Alle volte ci sono dei voti parlamentari che assumono un significato simbolico, oltre che pratico, molto forte: come quello di ieri a Montecitorio con il quale la Camera ha dato il suo via libera all’aumento delle spese militari fino al 2% del Pil, approvando un Ordine del giorno presentato dalla Lega Nord ma sottoscritto da tutti i partiti. Infatti i voti a favore sono stati 391 su 421 presenti con soli 19 voti contrari (Alternativa, gli ex grillini dibattistiani e i sinistri di Nicola Fratoianni).
È chiaro che si tratta di un segnale che va inquadrato nel deterioramento della situazione internazionale e che va spiegato con la consapevolezza unanime del Parlamento di accendere una forte luce sul capitolo della difesa. Ma non è un fulmine a ciel sereno – ci spiega Enrico Borghi (Pd), esperto della materia – bensì un atto in continuità con la decisione assunta addirittura nel vertice dell’Alleanza Atlantica in Galles nel 2014 (governo Renzi), quando si stabilì l’obiettivo di aumentare le spese militari, non solo in armamenti ma soprattutto in investimenti tecnologici adatti anche per uso civile, gradualmente fino al 2% del Pil.
Impegno ottemperato dai vari governi, tranne guarda caso il Conte I, con ministra della Difesa l’allora grillina Elisabetta Trenta. Il governo Draghi poi ha ripreso in mano la pratica.
Correttamente il leghista Roberto Paolo Ferradi ha ricordato «le parole del Presidente del Consiglio durante la sua comunicazione alle Camere dello scorso primo marzo, in cui ha ribadito che gli investimenti per la difesa dovranno crescere come mai è avvenuto nel passato, in questo Paese». Il voto di ieri insomma è coerente con il discorso di Mario Draghi.
Secondo i dati forniti dal ministro della Difesa Lorenzo Guerini significa passare dai circa 25 miliardi l’anno odierni ad almeno 38 miliardi, il che vuol dire incrementare la spesa militare giornaliera da 68 milioni al giorno a 104 milioni. Va ancora sottolineato l’aspetto degli investimenti. Tutto ciò significa ricerca, occupazione, innovazione, produzione diretta.
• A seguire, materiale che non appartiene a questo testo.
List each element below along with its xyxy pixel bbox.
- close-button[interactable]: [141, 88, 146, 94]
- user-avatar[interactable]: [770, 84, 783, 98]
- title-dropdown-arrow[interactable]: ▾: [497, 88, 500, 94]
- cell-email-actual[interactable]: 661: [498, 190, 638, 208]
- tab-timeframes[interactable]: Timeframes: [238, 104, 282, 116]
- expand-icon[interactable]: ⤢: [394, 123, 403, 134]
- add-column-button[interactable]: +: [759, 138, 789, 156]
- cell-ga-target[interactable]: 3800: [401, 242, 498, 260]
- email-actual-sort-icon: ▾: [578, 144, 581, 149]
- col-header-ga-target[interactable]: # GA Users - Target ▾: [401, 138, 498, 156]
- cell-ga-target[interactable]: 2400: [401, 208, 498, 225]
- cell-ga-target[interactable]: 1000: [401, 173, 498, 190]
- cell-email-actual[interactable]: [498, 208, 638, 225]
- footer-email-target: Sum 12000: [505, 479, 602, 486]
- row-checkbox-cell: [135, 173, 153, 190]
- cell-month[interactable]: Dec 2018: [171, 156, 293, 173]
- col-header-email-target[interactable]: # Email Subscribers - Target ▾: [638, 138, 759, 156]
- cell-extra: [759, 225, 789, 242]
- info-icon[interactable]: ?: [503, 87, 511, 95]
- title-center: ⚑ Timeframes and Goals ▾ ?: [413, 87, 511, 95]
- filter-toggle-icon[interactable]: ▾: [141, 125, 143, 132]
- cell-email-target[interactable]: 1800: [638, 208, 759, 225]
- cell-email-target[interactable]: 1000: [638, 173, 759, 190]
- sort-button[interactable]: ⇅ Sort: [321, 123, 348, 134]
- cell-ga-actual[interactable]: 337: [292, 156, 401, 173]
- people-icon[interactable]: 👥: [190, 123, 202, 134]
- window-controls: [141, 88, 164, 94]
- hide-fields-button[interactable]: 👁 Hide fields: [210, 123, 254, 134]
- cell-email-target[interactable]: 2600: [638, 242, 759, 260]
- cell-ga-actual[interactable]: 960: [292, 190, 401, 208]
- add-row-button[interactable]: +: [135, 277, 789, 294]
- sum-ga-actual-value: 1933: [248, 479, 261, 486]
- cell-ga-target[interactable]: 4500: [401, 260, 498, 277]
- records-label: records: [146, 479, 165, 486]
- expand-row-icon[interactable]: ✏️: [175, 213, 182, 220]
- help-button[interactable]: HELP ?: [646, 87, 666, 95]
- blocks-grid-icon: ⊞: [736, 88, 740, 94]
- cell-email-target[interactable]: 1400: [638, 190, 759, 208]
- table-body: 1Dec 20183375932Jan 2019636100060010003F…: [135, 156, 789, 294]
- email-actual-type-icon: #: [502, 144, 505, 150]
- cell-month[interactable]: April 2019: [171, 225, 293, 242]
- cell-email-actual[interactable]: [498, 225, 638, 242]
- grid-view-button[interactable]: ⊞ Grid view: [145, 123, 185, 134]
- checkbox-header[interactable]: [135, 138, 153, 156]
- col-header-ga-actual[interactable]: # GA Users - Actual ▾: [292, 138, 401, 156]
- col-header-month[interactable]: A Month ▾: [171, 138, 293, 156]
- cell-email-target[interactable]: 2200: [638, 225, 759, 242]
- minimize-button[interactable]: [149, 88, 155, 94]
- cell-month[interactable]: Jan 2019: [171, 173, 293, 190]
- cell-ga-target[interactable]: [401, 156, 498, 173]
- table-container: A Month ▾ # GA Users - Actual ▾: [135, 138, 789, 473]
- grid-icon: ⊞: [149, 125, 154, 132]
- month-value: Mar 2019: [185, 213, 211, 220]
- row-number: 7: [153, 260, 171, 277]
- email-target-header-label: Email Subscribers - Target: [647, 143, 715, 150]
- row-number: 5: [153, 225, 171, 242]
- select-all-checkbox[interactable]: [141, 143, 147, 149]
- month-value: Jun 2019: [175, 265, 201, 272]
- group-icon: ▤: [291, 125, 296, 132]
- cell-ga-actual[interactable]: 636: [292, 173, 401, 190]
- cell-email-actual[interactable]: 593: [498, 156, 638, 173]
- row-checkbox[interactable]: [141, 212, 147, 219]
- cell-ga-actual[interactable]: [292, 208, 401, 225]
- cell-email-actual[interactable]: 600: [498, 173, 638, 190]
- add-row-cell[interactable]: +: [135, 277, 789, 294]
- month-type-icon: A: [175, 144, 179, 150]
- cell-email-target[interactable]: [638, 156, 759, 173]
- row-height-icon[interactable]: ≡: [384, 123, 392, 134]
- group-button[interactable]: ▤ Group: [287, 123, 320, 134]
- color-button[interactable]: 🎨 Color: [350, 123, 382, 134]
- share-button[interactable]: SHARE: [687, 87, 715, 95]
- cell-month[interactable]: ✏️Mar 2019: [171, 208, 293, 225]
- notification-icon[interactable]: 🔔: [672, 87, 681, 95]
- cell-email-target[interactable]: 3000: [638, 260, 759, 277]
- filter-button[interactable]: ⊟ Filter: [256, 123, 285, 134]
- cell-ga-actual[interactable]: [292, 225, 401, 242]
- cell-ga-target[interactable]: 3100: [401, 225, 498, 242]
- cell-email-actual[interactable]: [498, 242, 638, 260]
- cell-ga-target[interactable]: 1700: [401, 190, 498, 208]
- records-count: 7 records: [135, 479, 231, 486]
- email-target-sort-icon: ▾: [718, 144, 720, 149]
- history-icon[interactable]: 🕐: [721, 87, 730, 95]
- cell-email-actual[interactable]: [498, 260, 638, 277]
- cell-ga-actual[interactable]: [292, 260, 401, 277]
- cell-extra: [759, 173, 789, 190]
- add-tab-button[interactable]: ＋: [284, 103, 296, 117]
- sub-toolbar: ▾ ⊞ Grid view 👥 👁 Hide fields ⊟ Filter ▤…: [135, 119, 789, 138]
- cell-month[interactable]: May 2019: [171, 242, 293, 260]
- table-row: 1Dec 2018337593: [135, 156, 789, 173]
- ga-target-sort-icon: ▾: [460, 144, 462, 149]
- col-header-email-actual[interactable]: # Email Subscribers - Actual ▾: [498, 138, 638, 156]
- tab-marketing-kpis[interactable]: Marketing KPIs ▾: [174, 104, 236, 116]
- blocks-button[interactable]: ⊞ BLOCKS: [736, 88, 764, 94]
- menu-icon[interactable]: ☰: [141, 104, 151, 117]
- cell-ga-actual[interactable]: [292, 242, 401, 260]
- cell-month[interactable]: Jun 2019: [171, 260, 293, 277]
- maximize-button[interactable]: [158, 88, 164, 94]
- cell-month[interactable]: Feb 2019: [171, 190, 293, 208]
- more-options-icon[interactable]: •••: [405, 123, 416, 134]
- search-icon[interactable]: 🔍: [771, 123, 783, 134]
Naturalmente la svolta del governo tedesco ha in un certo senso “aiutato” la decisione della Camera: «D’ora in poi – aveva detto il 28 febbraio scorso Olaf Scholz – la Germania investirà più del 2% del Pil nella nostra difesa». Per un partito pacifista come l’Spd si tratta di un cambiamento storico, ma per l’Europa è un segnale chiarissimo.
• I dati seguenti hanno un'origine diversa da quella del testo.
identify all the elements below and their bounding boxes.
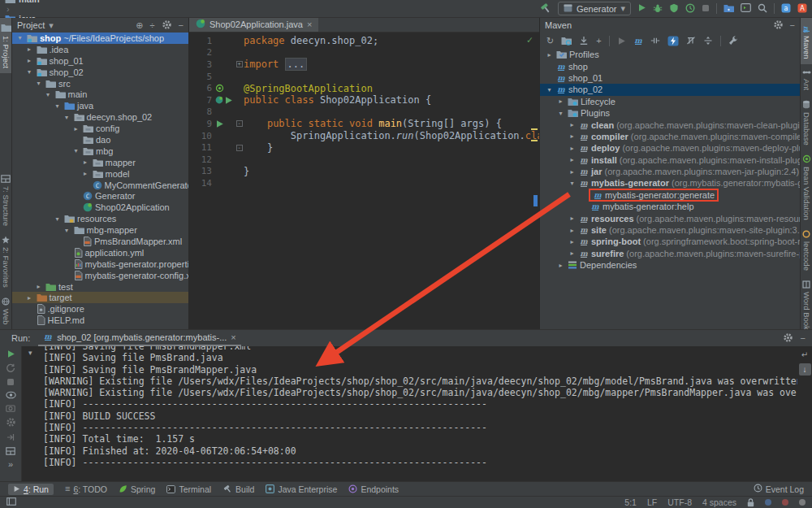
tool-strip-tab-ant[interactable]: Ant [801, 64, 812, 95]
collapse-all-icon[interactable]: ÷ [150, 20, 155, 30]
tool-strip-tab-1-project[interactable]: 1: Project [0, 18, 12, 73]
goal-icon[interactable]: m [633, 36, 643, 46]
fold-box-icon[interactable]: - [236, 120, 243, 127]
expander-closed-icon[interactable]: ▸ [568, 238, 577, 245]
tree-row-dependencies[interactable]: ▸Dependencies [540, 259, 800, 271]
expander-closed-icon[interactable]: ▸ [568, 121, 577, 128]
expander-closed-icon[interactable]: ▸ [568, 132, 577, 140]
add-maven-project-icon[interactable]: + [596, 37, 601, 46]
tool-strip-tab-word-book[interactable]: Word Book [801, 276, 812, 329]
tree-row-lifecycle[interactable]: ▸Lifecycle [540, 96, 800, 107]
gear-icon[interactable] [783, 332, 793, 345]
skiptests-icon[interactable] [686, 36, 696, 46]
tree-row-mbg[interactable]: ▾mbg [12, 145, 188, 157]
tree-row-mbg-mapper[interactable]: ▾mbg-mapper [12, 224, 188, 236]
tree-row-mybatis-generator-properties[interactable]: mybatis-generator.properties [12, 258, 188, 270]
tool-strip-tab-web[interactable]: Web [1, 293, 11, 329]
tool-window-button-terminal[interactable]: Terminal [166, 484, 211, 494]
scrollbar-thumb[interactable] [533, 195, 538, 206]
refresh-icon[interactable]: ↻ [546, 37, 554, 46]
tree-row-mybatis-generator-generate[interactable]: mmybatis-generator:generate [540, 189, 800, 201]
folder-gen-icon[interactable] [561, 36, 572, 46]
tree-row-deecyn-shop-02[interactable]: ▾deecyn.shop_02 [12, 111, 188, 123]
tree-row-shop[interactable]: mshop [540, 60, 800, 72]
tree-row-deploy[interactable]: ▸mdeploy (org.apache.maven.plugins:maven… [540, 142, 800, 154]
expander-open-icon[interactable]: ▾ [63, 227, 71, 234]
expander-closed-icon[interactable]: ▸ [568, 227, 577, 234]
fold-marker[interactable]: + [235, 61, 244, 67]
tool-strip-tab-leetcode[interactable]: leetcode [801, 225, 812, 276]
translate-orange-icon[interactable]: A [797, 3, 807, 15]
play-green-icon[interactable] [224, 96, 233, 105]
tree-row-install[interactable]: ▸minstall (org.apache.maven.plugins:mave… [540, 154, 800, 166]
project-panel-title[interactable]: Project [17, 20, 45, 30]
tree-row-shop-02[interactable]: ▾mshop_02 [540, 84, 800, 95]
hide-panel-icon[interactable]: − [790, 20, 795, 30]
expander-open-icon[interactable]: ▾ [568, 180, 577, 187]
expander-closed-icon[interactable]: ▸ [568, 145, 577, 152]
event-log-button[interactable]: Event Log [754, 484, 804, 494]
expander-closed-icon[interactable]: ▸ [568, 168, 577, 176]
download-icon[interactable] [579, 36, 589, 46]
bean-icon[interactable] [215, 84, 224, 93]
tree-row-surefire[interactable]: ▸msurefire (org.apache.maven.plugins:mav… [540, 248, 800, 259]
tree-row--idea[interactable]: ▸.idea [12, 44, 188, 55]
expander-closed-icon[interactable]: ▸ [81, 170, 90, 177]
tree-row--gitignore[interactable]: .gitignore [12, 303, 188, 315]
expander-closed-icon[interactable]: ▸ [568, 215, 577, 222]
tree-row-resources[interactable]: ▸mresources (org.apache.maven.plugins:ma… [540, 212, 800, 224]
profiler-button[interactable] [685, 3, 695, 15]
tool-window-button-build[interactable]: Build [222, 484, 254, 494]
tree-row-shop-02[interactable]: ▾shop_02 [12, 67, 188, 78]
tree-row-mybatis-generator-config-xml[interactable]: mybatis-generator-config.xml [12, 270, 188, 281]
tool-strip-tab-maven[interactable]: mMaven [801, 18, 812, 64]
status-item[interactable]: LF [647, 497, 657, 507]
tool-window-button-java-enterprise[interactable]: Java Enterprise [266, 484, 337, 494]
fold-box-icon[interactable]: - [236, 145, 243, 151]
project-structure-icon[interactable] [723, 3, 734, 15]
expander-open-icon[interactable]: ▾ [71, 147, 80, 154]
expander-open-icon[interactable]: ▾ [556, 110, 565, 117]
expander-closed-icon[interactable]: ▸ [568, 250, 577, 257]
tree-row-resources[interactable]: ▾resources [12, 213, 188, 224]
tool-strip-tab-database[interactable]: Database [801, 95, 812, 150]
expander-closed-icon[interactable]: ▸ [568, 156, 577, 163]
expander-open-icon[interactable]: ▾ [34, 80, 43, 87]
run-tab[interactable]: m shop_02 [org.mybatis.generator:mybatis… [38, 330, 241, 346]
editor-tab[interactable]: Shop02Application.java × [189, 18, 318, 32]
tree-row-site[interactable]: ▸msite (org.apache.maven.plugins:maven-s… [540, 224, 800, 236]
run-anything-icon[interactable] [741, 3, 751, 14]
boot-icon[interactable] [215, 96, 223, 104]
split-icon[interactable] [703, 36, 713, 46]
expander-closed-icon[interactable]: ▸ [556, 262, 565, 269]
expander-open-icon[interactable]: ▾ [15, 34, 24, 41]
tool-window-button-6-todo[interactable]: ≡6: TODO [65, 484, 107, 494]
console-output[interactable]: [INFO] Saving file PmsBrandMapper.xml[IN… [22, 346, 797, 468]
lock-icon[interactable] [747, 498, 754, 507]
tree-row-shop-01[interactable]: mshop_01 [540, 72, 800, 84]
run-config-selector[interactable]: Generator ▾ [558, 2, 631, 15]
expander-open-icon[interactable]: ▾ [63, 114, 71, 121]
tree-row-shop-01[interactable]: ▸shop_01 [12, 55, 188, 67]
search-icon[interactable] [758, 3, 767, 15]
expander-closed-icon[interactable]: ▸ [556, 98, 565, 105]
tool-strip-tab-bean-validation[interactable]: Bean Validation [801, 150, 812, 225]
locate-file-icon[interactable]: ⊕ [136, 20, 143, 31]
hide-panel-icon[interactable]: − [179, 20, 184, 30]
tool-window-button-4-run[interactable]: 4: Run [8, 484, 54, 495]
inspections-ok-icon[interactable]: ✓ [527, 34, 533, 46]
debug-button[interactable] [653, 3, 663, 15]
tree-row-mycommentgenerator[interactable]: CMyCommentGenerator [12, 180, 188, 191]
expander-closed-icon[interactable]: ▸ [81, 158, 90, 166]
tree-row-test[interactable]: ▸test [12, 281, 188, 293]
tree-row-mapper[interactable]: ▸mapper [12, 157, 188, 168]
hide-panel-icon[interactable]: − [801, 333, 806, 343]
console-expander-icon[interactable]: ▾ [28, 349, 32, 357]
fold-marker[interactable]: - [235, 120, 244, 127]
tree-row-target[interactable]: ▸target [12, 292, 188, 303]
tree-row-main[interactable]: ▾main [12, 89, 188, 100]
tree-row-pmsbrandmapper-xml[interactable]: PmsBrandMapper.xml [12, 236, 188, 247]
tree-row-profiles[interactable]: ▸Profiles [540, 49, 800, 60]
tree-row-shop[interactable]: ▾shop ~/Files/IdeaProjects/shop [12, 33, 188, 44]
tree-row-mybatis-generator[interactable]: ▾mmybatis-generator (org.mybatis.generat… [540, 177, 800, 189]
È evidente che il drammatico stallo sul terreno ucraino lascia aperte tutte le possibilità e un Paese serio deve tenere conto di qualunque sviluppo, considerando che già adesso l’Italia, al pari degli altri Paesi europei, sta sostenendo militarmente l’Ucraina e tiene alta l’attenzione dei comandi militari italiani. Soltanto gente che vive su un altro pianeta può meravigliarsi di fronte a una circolare dello Stato maggiore dell’Esercito, in cui si chiede di addestrare le forze armate italiane al combattimento nel quadro della situazione determinata con l’invasione russa dell’Ucraina.
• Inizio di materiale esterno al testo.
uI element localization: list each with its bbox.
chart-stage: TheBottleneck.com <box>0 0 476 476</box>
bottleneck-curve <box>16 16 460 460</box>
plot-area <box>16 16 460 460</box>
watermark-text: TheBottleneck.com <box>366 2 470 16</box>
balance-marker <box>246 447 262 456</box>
Come al solito, la sinistra estrema (Rifondazione comunista, esiste ancora) ha tentato di scatenare una polemica su una questione che non esiste: «È normale – ha spiegato Guerini – che l’attività esercitativa che le Forze armate realizzano si continui a realizzare, e che si realizzi anche tenendo conto della contingenza nella quale ci troviamo». Sulla politica di difesa l’unità nazionale c’è e senza grandi problemi. Il neutralismo di qui non passa.